- _WORK TASK_
Scan the records for the string "Profa" and state how many lines contain it, using the number alone.

- _DATA SECTION_
━━━━━━━━━━

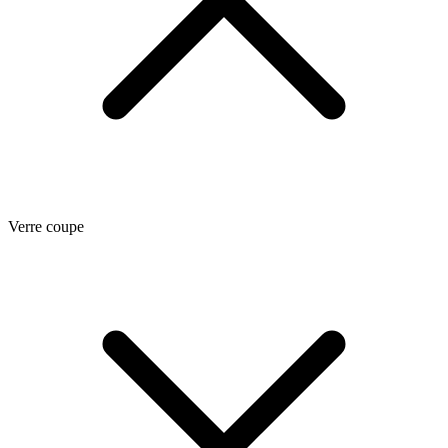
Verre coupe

━━━━━━━━━━

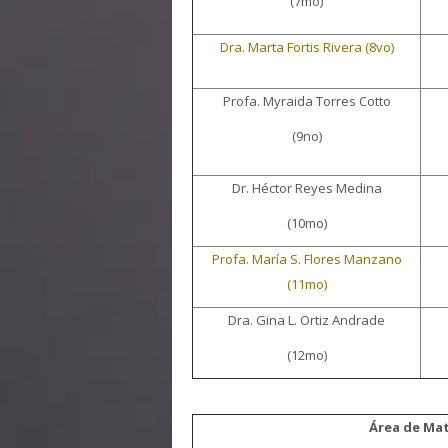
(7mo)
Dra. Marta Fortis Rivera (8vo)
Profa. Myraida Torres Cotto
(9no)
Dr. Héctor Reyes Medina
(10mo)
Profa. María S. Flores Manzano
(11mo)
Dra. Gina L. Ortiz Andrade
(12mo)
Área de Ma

━━━━━━━━━━

- _RESULT OF THE TASK_
2